Acontece habitar no seio desta dialética uma outra relação. Suportado pelo espaço real – a que devemos o aspecto real da trama e sua verossimilhança – o espaço fílmico acaba por suplantá-lo. Deste modo, há duas condições, e ambas estão valendo: o espaço fílmico suportado pelo espaço real; o espaço fílmico inaugurando um universo paralelo autônomo, independente do espaço real. Não há uma dependência e há uma dependência. Ambos os fatores são reais e dignos de nota, mas a realidade fílmica é o objeto principal. Quem considera o cinema a arte da montagem não pode negligenciar sua realidade espacial, puramente fotográfica. Ela também confere ao cinema o estatuto de linguagem. Alfred Hitchcock soube se utilizar desta materialidade do espaço para construir seus filmes. A montagem é parte preciosa do projeto, embora acessória.

O universo do cinema está na tela e Hitchcock construiu seu universo valendo-se dos recursos citados. Deste modo compreendemos por que filmes como Torn curtain e Topaz são tão discutidos. É que, ao contrário de Griffith e John Ford, Hitchcock não se manifestava a favor de nenhuma política em particular, senão a política do filme.

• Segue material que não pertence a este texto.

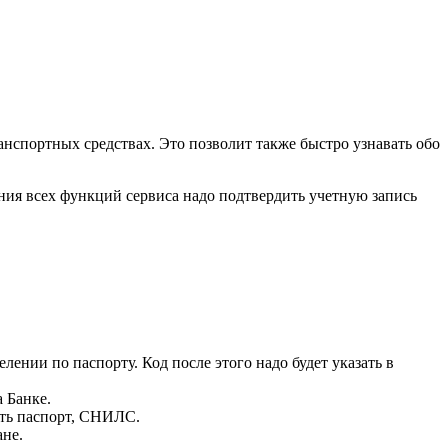
анспортных средствах. Это позволит также быстро узнавать обо
ния всех функций сервиса надо подтвердить учетную запись
нии по паспорту. Код после этого надо будет указать в
 Банке.
ить паспорт, СНИЛС.
не.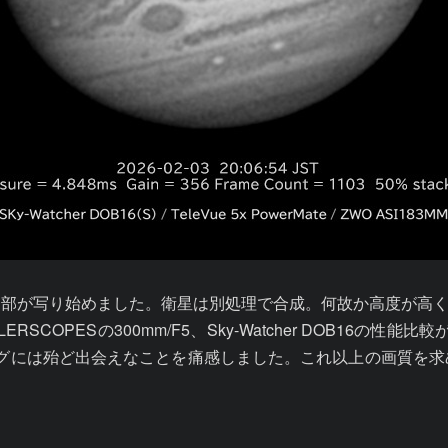
細部が写り始めました。衛星は別処理で合成。何故か高度が高
ULLERSCOPESの300mm/F5、Sky-Watcher DOB1
には殆ど出会えなことを痛感しました。これ以上の画質を求め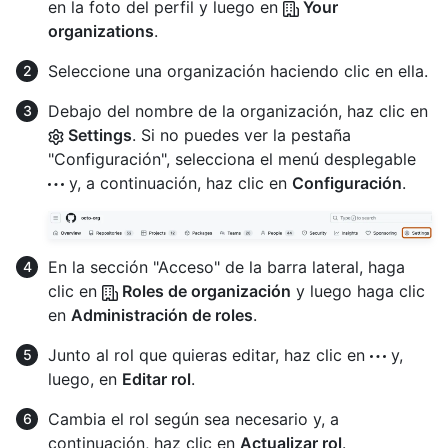
en la foto del perfil y luego en
Your
organizations
.
Seleccione una organización haciendo clic en ella.
Debajo del nombre de la organización, haz clic en
Settings
. Si no puedes ver la pestaña
"Configuración", selecciona el menú desplegable
y, a continuación, haz clic en
Configuración
.
En la sección "Acceso" de la barra lateral, haga
clic en
Roles de organización
y luego haga clic
en
Administración de roles
.
Junto al rol que quieras editar, haz clic en
y,
luego, en
Editar rol
.
Cambia el rol según sea necesario y, a
continuación, haz clic en
Actualizar rol
.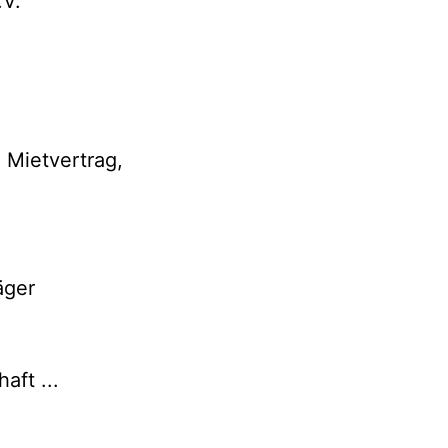
.V.
 Mietvertrag,
äger
aft ...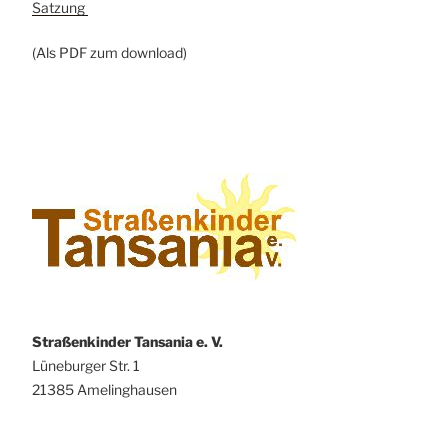
Satzung
(Als PDF zum download)
Straßenkinder Tansania e. V.
Lüneburger Str. 1
21385 Amelinghausen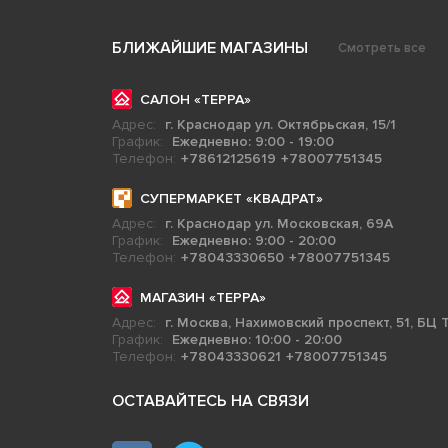
БЛИЖАЙШИЕ МАГАЗИНЫ
Смотреть все
САЛОН «ТЕРРА»
Адрес:
г. Краснодар ул. Октябрьская, 15/1
График:
Ежедневно: 9:00 - 19:00
Телефон:
+78612125619
+78007751345
СУПЕРМАРКЕТ «КВАДРАТ»
Адрес:
г. Краснодар ул. Московская, 69А
График:
Ежедневно: 9:00 - 20:00
Телефон:
+78043330650
+78007751345
МАГАЗИН «ТЕРРА»
Адрес:
г. Москва, Нахимовский проспект, 51, БЦ Т
График:
Ежедневно: 10:00 - 20:00
Телефон:
+78043330621
+78007751345
ОСТАВАЙТЕСЬ НА СВЯЗИ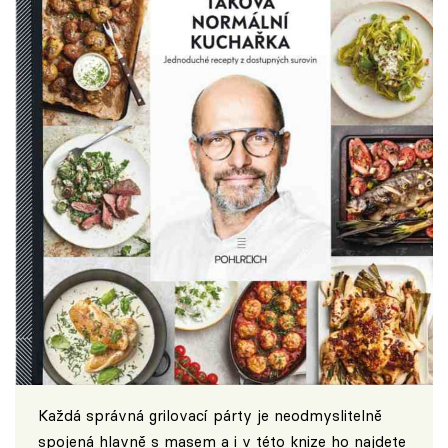
Každá správná grilovací párty je neodmyslitelně
spojená hlavně s masem a i v této knize ho najdete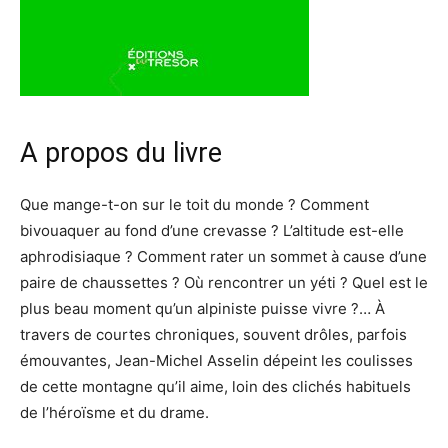
A propos du livre
Que mange-t-on sur le toit du monde ? Comment
bivouaquer au fond d’une crevasse ? L’altitude est-elle
aphrodisiaque ? Comment rater un sommet à cause d’une
paire de chaussettes ? Où rencontrer un yéti ? Quel est le
plus beau moment qu’un alpiniste puisse vivre ?… À
travers de courtes chroniques, souvent drôles, parfois
émouvantes, Jean-Michel Asselin dépeint les coulisses
de cette montagne qu’il aime, loin des clichés habituels
de l’héroïsme et du drame.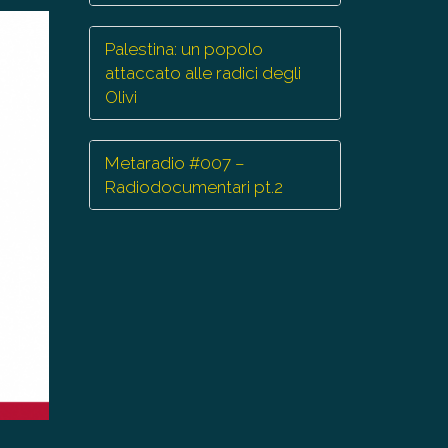
Palestina: un popolo
attaccato alle radici degli
Olivi
Metaradio #007 –
Radiodocumentari pt.2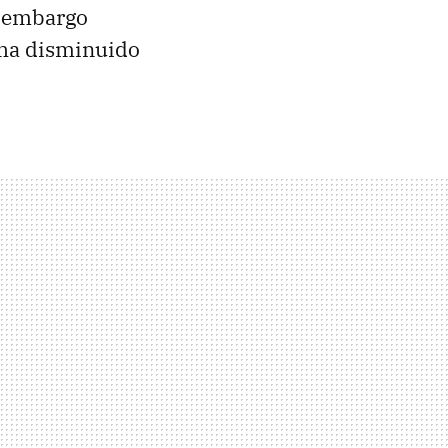
n embargo
 ha disminuido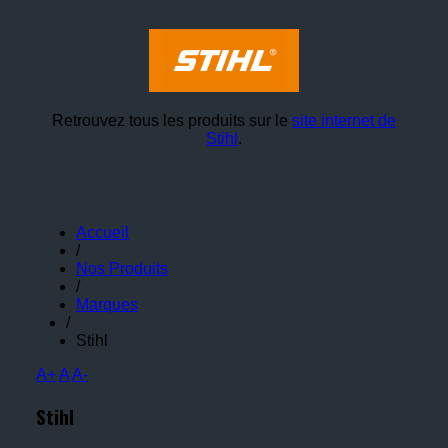
Retrouvez tous les produits sur le
site internet de
Stihl
.
Accueil
/
Nos Produits
/
Marques
/
Stihl
A+
A
A-
Stihl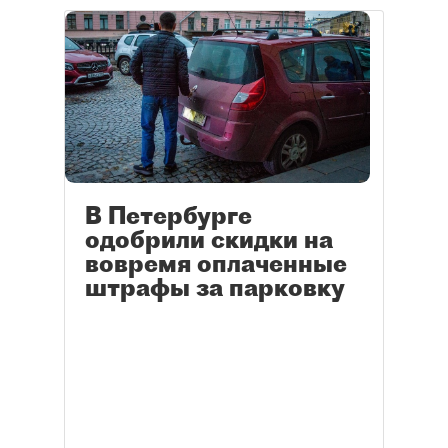
В Петербурге
одобрили скидки на
вовремя оплаченные
штрафы за парковку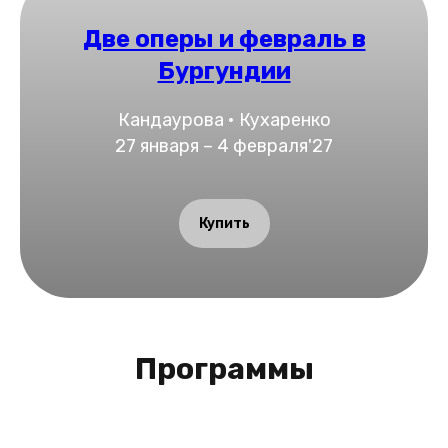
Две оперы и февраль в
Бургундии
Кандаурова • Кухаренко
27 января – 4 февраля'27
Купить
Программы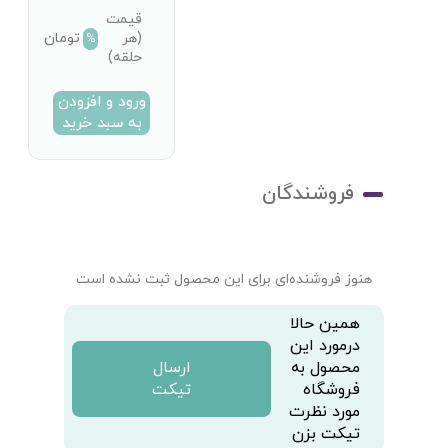
قیمت
تومان
(هر
%
حلقه)
ورود و افزودن
به سبد خرید
فروشندگان
هنوز فروشنده‌ای برای این محصول ثبت نشده است
همین حالا
درمورد این
محصول به
ارسال
فروشگاه
تیکت
مورد نظرت
تیکت بزن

Esta política, longe de ser uma manifestação partidária, conserva dois fatores intrínsecos ao que se diz do político: um fator optativo, porque a política é uma escolha; um fator social, porque se pretende que essa escolha seja coextensiva ao entendimento do público. Alfred Hitchcok pensou uma política do filme ao desencavar o espectador da cadeira e pedir sua atenção. E aí está a diferença que os sociólogos não souberam entender: as idéias de Hitchcock não se manifestavam de modo algum contra ou a favor de nenhuma política particular, que não exprimisse a relação do autor com o público. A objeção mais razoável a esta idéia seria: ora, trabalhando em Hollywood, por mais alienado que fosse, Alfred Hitchcock fazia parte de um mecanismo macartista, anti-comunista, ou o que quer que seja. Talvez, mas se podemos perdoar John Ford por suas declarações fascistas é porque seus filmes são extremamente humanos e se manifestam como tal, para todos. Não há porque fazer justiça – mandá-lo para o parédon – pois sua obra fala por si mesma. Sua vida e opinião, já não digo. E daí? Neste sentido, os filmes de Alfred Hitchcock não merecem os comentários de Leif Furhammar e Folke Isaksson em Cinema e Política, nem a pecha de anti-comunistas ou macartistas, posto que trata do cinema e sua relação com o público. É uma política do filme e condená-lo por ela seria fazê-lo por motivos extra-cinematográficos. Seria dizer "por obséquio, sr. Hitchcock, não faça seus filmes desse modo, pois eles não suscitarão no povo a vontade de ‘verdade’ ". Nada contra um projeto que trate de avaliar certo cinema em busca de questões políticas extra-cinematográficas: descobrir propaganda macartista nos filmes americanos é válido desde que não respingue nos grandes autores que são Ford e Hitchcock, obscurecendo o valor de seus filmes.